Dataset:
---*---

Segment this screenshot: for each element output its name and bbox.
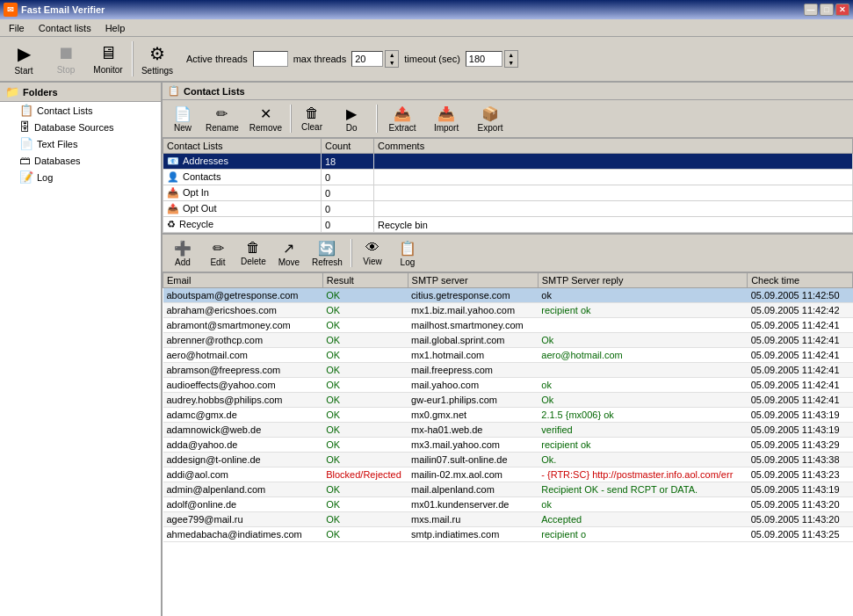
reply-cell: recipient ok: [538, 303, 747, 318]
time-cell: 05.09.2005 11:43:25: [748, 527, 853, 542]
contact-name-cell: 📤Opt Out: [163, 201, 322, 217]
stop-button[interactable]: ⏹ Stop: [46, 39, 86, 79]
contact-table-row[interactable]: ♻Recycle 0 Recycle bin: [163, 217, 853, 233]
folders-icon: 📁: [5, 85, 19, 98]
table-row[interactable]: abrenner@rothcp.com OK mail.global.sprin…: [163, 333, 853, 348]
reply-cell: Ok: [538, 393, 747, 408]
edit-button[interactable]: ✏ Edit: [201, 236, 235, 270]
smtp-cell: mail.freepress.com: [408, 363, 538, 378]
move-icon: ↗: [283, 240, 294, 257]
active-threads-input[interactable]: [253, 51, 288, 67]
max-threads-down[interactable]: ▼: [386, 59, 398, 67]
new-button[interactable]: 📄 New: [166, 102, 199, 135]
reply-cell: Recipient OK - send RCPT or DATA.: [538, 482, 747, 497]
email-cell: adolf@online.de: [163, 497, 323, 512]
title-bar: ✉ Fast Email Verifier — □ ✕: [0, 0, 853, 19]
table-row[interactable]: audrey.hobbs@philips.com OK gw-eur1.phil…: [163, 393, 853, 408]
menu-help[interactable]: Help: [98, 21, 133, 35]
delete-icon: 🗑: [246, 240, 260, 256]
view-label: View: [363, 257, 382, 266]
table-row[interactable]: admin@alpenland.com OK mail.alpenland.co…: [163, 482, 853, 497]
table-row[interactable]: ahmedabacha@indiatimes.com OK smtp.india…: [163, 527, 853, 542]
col-comments[interactable]: Comments: [374, 139, 853, 154]
max-threads-input[interactable]: [351, 51, 383, 67]
start-button[interactable]: ▶ Start: [4, 39, 44, 79]
import-icon: 📥: [437, 105, 455, 122]
contact-toolbar: 📄 New ✏ Rename ✕ Remove 🗑 Clear ▶: [163, 100, 853, 138]
add-button[interactable]: ➕ Add: [166, 236, 199, 270]
maximize-button[interactable]: □: [820, 4, 834, 16]
refresh-button[interactable]: 🔄 Refresh: [307, 236, 347, 270]
contact-name-cell: 👤Contacts: [163, 170, 322, 185]
extract-button[interactable]: 📤 Extract: [381, 102, 423, 135]
sidebar-item-log[interactable]: 📝 Log: [14, 169, 161, 185]
close-button[interactable]: ✕: [835, 4, 849, 16]
email-table-wrap[interactable]: Email Result SMTP server SMTP Server rep…: [163, 272, 853, 616]
export-button[interactable]: 📦 Export: [469, 102, 511, 135]
smtp-cell: mx01.kundenserver.de: [408, 497, 538, 512]
reply-cell: recipient o: [538, 527, 747, 542]
email-col-time[interactable]: Check time: [748, 273, 853, 288]
log-button[interactable]: 📋 Log: [391, 236, 424, 270]
sidebar-item-contact-lists[interactable]: 📋 Contact Lists: [14, 102, 161, 119]
table-row[interactable]: audioeffects@yahoo.com OK mail.yahoo.com…: [163, 378, 853, 393]
table-row[interactable]: aboutspam@getresponse.com OK citius.getr…: [163, 288, 853, 303]
contact-name-cell: 📧Addresses: [163, 154, 322, 170]
time-cell: 05.09.2005 11:42:41: [748, 393, 853, 408]
email-col-email[interactable]: Email: [163, 273, 323, 288]
timeout-up[interactable]: ▲: [505, 51, 517, 59]
smtp-cell: mailin-02.mx.aol.com: [408, 467, 538, 482]
minimize-button[interactable]: —: [804, 4, 818, 16]
stop-icon: ⏹: [57, 43, 75, 63]
table-row[interactable]: abraham@ericshoes.com OK mx1.biz.mail.ya…: [163, 303, 853, 318]
do-button[interactable]: ▶ Do: [330, 102, 372, 135]
contact-table-row[interactable]: 📧Addresses 18: [163, 154, 853, 170]
table-row[interactable]: abramson@freepress.com OK mail.freepress…: [163, 363, 853, 378]
table-row[interactable]: adamnowick@web.de OK mx-ha01.web.de veri…: [163, 423, 853, 438]
rename-label: Rename: [206, 123, 239, 133]
email-col-smtp[interactable]: SMTP server: [408, 273, 538, 288]
delete-label: Delete: [241, 257, 266, 266]
table-row[interactable]: addesign@t-online.de OK mailin07.sult-on…: [163, 453, 853, 467]
sidebar-item-text-files[interactable]: 📄 Text Files: [14, 135, 161, 152]
delete-button[interactable]: 🗑 Delete: [236, 236, 271, 270]
timeout-down[interactable]: ▼: [505, 59, 517, 67]
move-button[interactable]: ↗ Move: [272, 236, 306, 270]
contact-table-scroll[interactable]: Contact Lists Count Comments 📧Addresses …: [163, 138, 853, 233]
smtp-cell: citius.getresponse.com: [408, 288, 538, 303]
contact-table: Contact Lists Count Comments 📧Addresses …: [163, 138, 853, 233]
table-row[interactable]: adda@yahoo.de OK mx3.mail.yahoo.com reci…: [163, 438, 853, 453]
import-button[interactable]: 📥 Import: [425, 102, 467, 135]
col-count[interactable]: Count: [322, 139, 374, 154]
time-cell: 05.09.2005 11:43:38: [748, 453, 853, 467]
menu-file[interactable]: File: [2, 21, 32, 35]
table-row[interactable]: adolf@online.de OK mx01.kundenserver.de …: [163, 497, 853, 512]
email-col-result[interactable]: Result: [322, 273, 408, 288]
contact-table-row[interactable]: 👤Contacts 0: [163, 170, 853, 185]
clear-button[interactable]: 🗑 Clear: [295, 102, 329, 135]
start-icon: ▶: [18, 43, 31, 64]
right-panel: 📋 Contact Lists 📄 New ✏ Rename ✕ Remove: [163, 83, 853, 616]
settings-button[interactable]: ⚙ Settings: [137, 39, 177, 79]
monitor-button[interactable]: 🖥 Monitor: [88, 39, 128, 79]
col-contact-lists[interactable]: Contact Lists: [163, 139, 322, 154]
view-button[interactable]: 👁 View: [356, 236, 389, 270]
menu-contact-lists[interactable]: Contact lists: [32, 21, 98, 35]
rename-button[interactable]: ✏ Rename: [201, 102, 243, 135]
table-row[interactable]: agee799@mail.ru OK mxs.mail.ru Accepted …: [163, 512, 853, 527]
time-cell: 05.09.2005 11:42:50: [748, 288, 853, 303]
sidebar-item-database-sources[interactable]: 🗄 Database Sources: [14, 119, 161, 135]
sidebar-item-databases[interactable]: 🗃 Databases: [14, 152, 161, 169]
table-row[interactable]: abramont@smartmoney.com OK mailhost.smar…: [163, 318, 853, 333]
email-col-reply[interactable]: SMTP Server reply: [538, 273, 747, 288]
table-row[interactable]: aero@hotmail.com OK mx1.hotmail.com aero…: [163, 348, 853, 363]
contact-table-row[interactable]: 📥Opt In 0: [163, 185, 853, 201]
timeout-input[interactable]: [466, 51, 502, 67]
contact-table-row[interactable]: 📤Opt Out 0: [163, 201, 853, 217]
email-cell: aero@hotmail.com: [163, 348, 323, 363]
result-cell: OK: [322, 482, 408, 497]
remove-button[interactable]: ✕ Remove: [245, 102, 286, 135]
table-row[interactable]: addi@aol.com Blocked/Rejected mailin-02.…: [163, 467, 853, 482]
table-row[interactable]: adamc@gmx.de OK mx0.gmx.net 2.1.5 {mx006…: [163, 408, 853, 423]
max-threads-up[interactable]: ▲: [386, 51, 398, 59]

---*---

Excluding all pictures, reproduce the records exactly as they appear above.

Segment this screenshot: for each element output its name and bbox.
reply-cell: recipient ok: [538, 303, 747, 318]
time-cell: 05.09.2005 11:43:25: [748, 527, 853, 542]
contact-name-cell: 📤Opt Out: [163, 201, 322, 217]
stop-button[interactable]: ⏹ Stop: [46, 39, 86, 79]
contact-table-row[interactable]: ♻Recycle 0 Recycle bin: [163, 217, 853, 233]
folders-icon: 📁: [5, 85, 19, 98]
table-row[interactable]: abrenner@rothcp.com OK mail.global.sprin…: [163, 333, 853, 348]
reply-cell: Ok: [538, 393, 747, 408]
edit-button[interactable]: ✏ Edit: [201, 236, 235, 270]
smtp-cell: mail.freepress.com: [408, 363, 538, 378]
move-icon: ↗: [283, 240, 294, 257]
active-threads-input[interactable]: [253, 51, 288, 67]
max-threads-down[interactable]: ▼: [386, 59, 398, 67]
new-button[interactable]: 📄 New: [166, 102, 199, 135]
reply-cell: Recipient OK - send RCPT or DATA.: [538, 482, 747, 497]
email-cell: adolf@online.de: [163, 497, 323, 512]
title-bar: ✉ Fast Email Verifier — □ ✕: [0, 0, 853, 19]
table-row[interactable]: audrey.hobbs@philips.com OK gw-eur1.phil…: [163, 393, 853, 408]
menu-help[interactable]: Help: [98, 21, 133, 35]
delete-icon: 🗑: [246, 240, 260, 256]
view-label: View: [363, 257, 382, 266]
table-row[interactable]: admin@alpenland.com OK mail.alpenland.co…: [163, 482, 853, 497]
table-row[interactable]: ahmedabacha@indiatimes.com OK smtp.india…: [163, 527, 853, 542]
col-comments[interactable]: Comments: [374, 139, 853, 154]
max-threads-input[interactable]: [351, 51, 383, 67]
start-button[interactable]: ▶ Start: [4, 39, 44, 79]
import-icon: 📥: [437, 105, 455, 122]
contact-toolbar: 📄 New ✏ Rename ✕ Remove 🗑 Clear ▶: [163, 100, 853, 138]
add-button[interactable]: ➕ Add: [166, 236, 199, 270]
maximize-button[interactable]: □: [820, 4, 834, 16]
refresh-button[interactable]: 🔄 Refresh: [307, 236, 347, 270]
contact-name-cell: 👤Contacts: [163, 170, 322, 185]
extract-button[interactable]: 📤 Extract: [381, 102, 423, 135]
sidebar-item-log[interactable]: 📝 Log: [14, 169, 161, 185]
close-button[interactable]: ✕: [835, 4, 849, 16]
email-table-wrap[interactable]: Email Result SMTP server SMTP Server rep…: [163, 272, 853, 616]
export-button[interactable]: 📦 Export: [469, 102, 511, 135]
smtp-cell: mx01.kundenserver.de: [408, 497, 538, 512]
reply-cell: recipient o: [538, 527, 747, 542]
email-col-time[interactable]: Check time: [748, 273, 853, 288]
log-button[interactable]: 📋 Log: [391, 236, 424, 270]
sidebar-item-contact-lists[interactable]: 📋 Contact Lists: [14, 102, 161, 119]
table-row[interactable]: audioeffects@yahoo.com OK mail.yahoo.com…: [163, 378, 853, 393]
table-row[interactable]: aboutspam@getresponse.com OK citius.getr…: [163, 288, 853, 303]
contact-name-cell: 📧Addresses: [163, 154, 322, 170]
time-cell: 05.09.2005 11:42:41: [748, 393, 853, 408]
email-col-email[interactable]: Email: [163, 273, 323, 288]
timeout-up[interactable]: ▲: [505, 51, 517, 59]
smtp-cell: mailin-02.mx.aol.com: [408, 467, 538, 482]
minimize-button[interactable]: —: [804, 4, 818, 16]
stop-icon: ⏹: [57, 43, 75, 63]
table-row[interactable]: abraham@ericshoes.com OK mx1.biz.mail.ya…: [163, 303, 853, 318]
do-button[interactable]: ▶ Do: [330, 102, 372, 135]
contact-table-row[interactable]: 📧Addresses 18: [163, 154, 853, 170]
table-row[interactable]: abramson@freepress.com OK mail.freepress…: [163, 363, 853, 378]
table-row[interactable]: adamnowick@web.de OK mx-ha01.web.de veri…: [163, 423, 853, 438]
rename-label: Rename: [206, 123, 239, 133]
email-col-smtp[interactable]: SMTP server: [408, 273, 538, 288]
delete-label: Delete: [241, 257, 266, 266]
table-row[interactable]: addesign@t-online.de OK mailin07.sult-on…: [163, 453, 853, 467]
sidebar-item-text-files[interactable]: 📄 Text Files: [14, 135, 161, 152]
delete-button[interactable]: 🗑 Delete: [236, 236, 271, 270]
timeout-down[interactable]: ▼: [505, 59, 517, 67]
move-button[interactable]: ↗ Move: [272, 236, 306, 270]
contact-table-scroll[interactable]: Contact Lists Count Comments 📧Addresses …: [163, 138, 853, 233]
smtp-cell: citius.getresponse.com: [408, 288, 538, 303]
contact-table: Contact Lists Count Comments 📧Addresses …: [163, 138, 853, 233]
table-row[interactable]: adda@yahoo.de OK mx3.mail.yahoo.com reci…: [163, 438, 853, 453]
import-button[interactable]: 📥 Import: [425, 102, 467, 135]
col-count[interactable]: Count: [322, 139, 374, 154]
time-cell: 05.09.2005 11:43:38: [748, 453, 853, 467]
menu-file[interactable]: File: [2, 21, 32, 35]
table-row[interactable]: adolf@online.de OK mx01.kundenserver.de …: [163, 497, 853, 512]
email-col-result[interactable]: Result: [322, 273, 408, 288]
contact-table-row[interactable]: 👤Contacts 0: [163, 170, 853, 185]
clear-button[interactable]: 🗑 Clear: [295, 102, 329, 135]
start-icon: ▶: [18, 43, 31, 64]
right-panel: 📋 Contact Lists 📄 New ✏ Rename ✕ Remove: [163, 83, 853, 616]
settings-button[interactable]: ⚙ Settings: [137, 39, 177, 79]
monitor-button[interactable]: 🖥 Monitor: [88, 39, 128, 79]
col-contact-lists[interactable]: Contact Lists: [163, 139, 322, 154]
view-button[interactable]: 👁 View: [356, 236, 389, 270]
menu-contact-lists[interactable]: Contact lists: [32, 21, 98, 35]
rename-button[interactable]: ✏ Rename: [201, 102, 243, 135]
table-row[interactable]: agee799@mail.ru OK mxs.mail.ru Accepted …: [163, 512, 853, 527]
time-cell: 05.09.2005 11:42:50: [748, 288, 853, 303]
sidebar-item-database-sources[interactable]: 🗄 Database Sources: [14, 119, 161, 135]
sidebar-item-databases[interactable]: 🗃 Databases: [14, 152, 161, 169]
table-row[interactable]: abramont@smartmoney.com OK mailhost.smar…: [163, 318, 853, 333]
email-col-reply[interactable]: SMTP Server reply: [538, 273, 747, 288]
table-row[interactable]: aero@hotmail.com OK mx1.hotmail.com aero…: [163, 348, 853, 363]
contact-table-row[interactable]: 📥Opt In 0: [163, 185, 853, 201]
timeout-input[interactable]: [466, 51, 502, 67]
contact-table-row[interactable]: 📤Opt Out 0: [163, 201, 853, 217]
email-cell: aero@hotmail.com: [163, 348, 323, 363]
result-cell: OK: [322, 482, 408, 497]
remove-button[interactable]: ✕ Remove: [245, 102, 286, 135]
table-row[interactable]: addi@aol.com Blocked/Rejected mailin-02.…: [163, 467, 853, 482]
table-row[interactable]: adamc@gmx.de OK mx0.gmx.net 2.1.5 {mx006…: [163, 408, 853, 423]
max-threads-up[interactable]: ▲: [386, 51, 398, 59]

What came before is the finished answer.